Head Injuries Can Trigger Serious Diseases
A recent study found that serious head injuries could actually trigger certain types of mental health disorders. For example, head injuries increased a person's chance of developing schizophrenia by 65 percent, depression by 59 percent, and bipolar personality disorder by 28 percent. Surprisingly, a person could develop symptoms as late as 15 years after the injury.
As a result, people who suffered from a head injury in a car accident may be at an increased risk of developing one of these disorders. Those who show symptoms of any of these problems needs to get them diagnosed by a doctor first as a way of preparing for a lawsuit.
Other Problems That Can Trigger Mental Illness
Even if the plaintiff doesn't develop a new mental health disease right away, the trauma of the accident may still lead to it later. Emotional distress often leads to post-traumatic stress disorder or PTSD. When this happens, a person can experience anxiety, anger, fearfulness, mood swings, and other emotional problems. Sometimes, these emotional problems may lead to more serious underlying mental health disorders.
Treating conditions like this requires a careful and concentrated approach. For some people, it may be too expensive to handle on their own. In these cases, a lawsuit is a necessity. It can help that person regain their mental balance and learn how to live a happy life again.
Is The At-Fault Driver Liable?
Here's where things get tricky in this case. If the person pursing the lawsuit can prove that their mental illness was caused by the accident, the at-fault driver may be liable to pay treatment costs. However, the defendant is likely to take the stance that those mental health injuries were already present before the accident. This typically involves using psychiatrists to prove that the person had problems already.
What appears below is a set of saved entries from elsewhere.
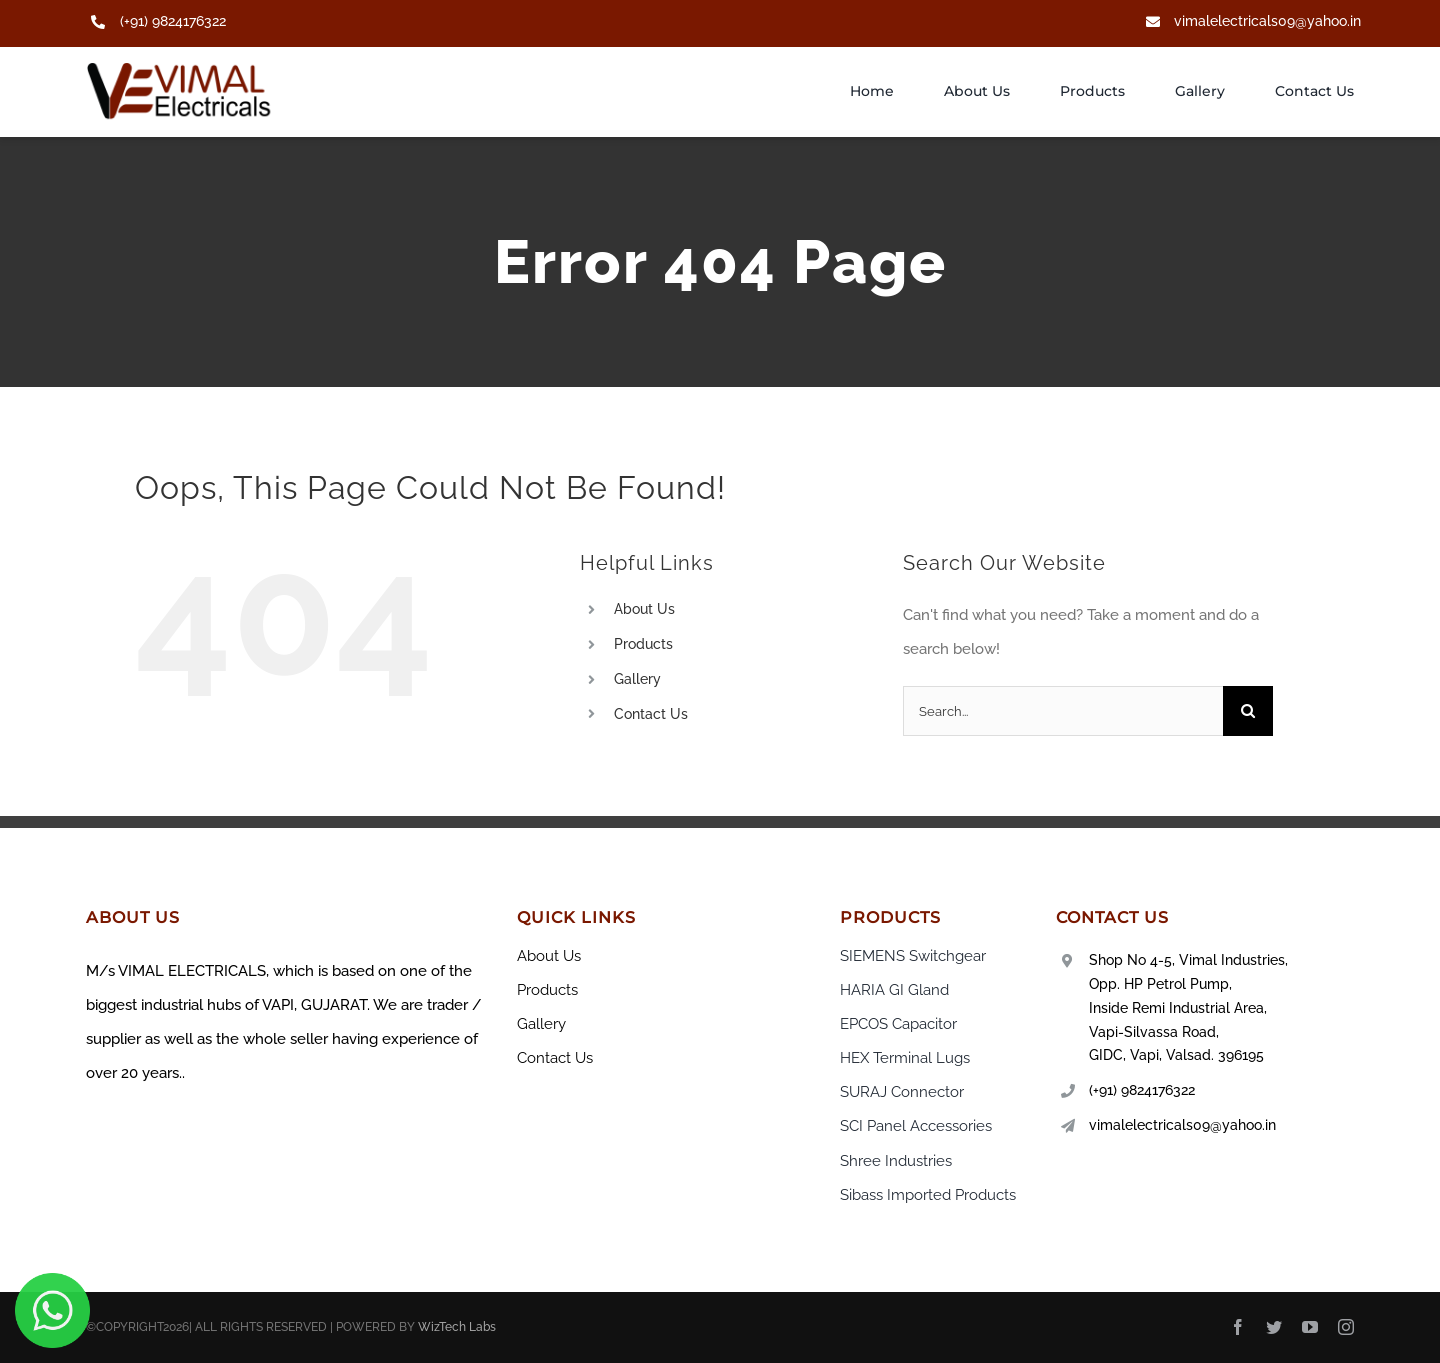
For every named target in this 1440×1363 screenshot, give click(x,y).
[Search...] (1063, 711)
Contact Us (651, 714)
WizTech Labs (457, 1327)
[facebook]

However, the plaintiff can protect their rights by using a counselor to describe their new mental health problems and discussing the ways that the person did not suffer from them before the accident. Actual x-rays of the brain can help here, as they will showcase damage that may have resulted from the accident and which contribute to the issues.
Winning a case of this nature can seem difficult before beginning. This is especially true for those who have developed mental health problems and who need help engaging with their case. Thankfully, a good auto accident attorney can sort through the difficulties for them.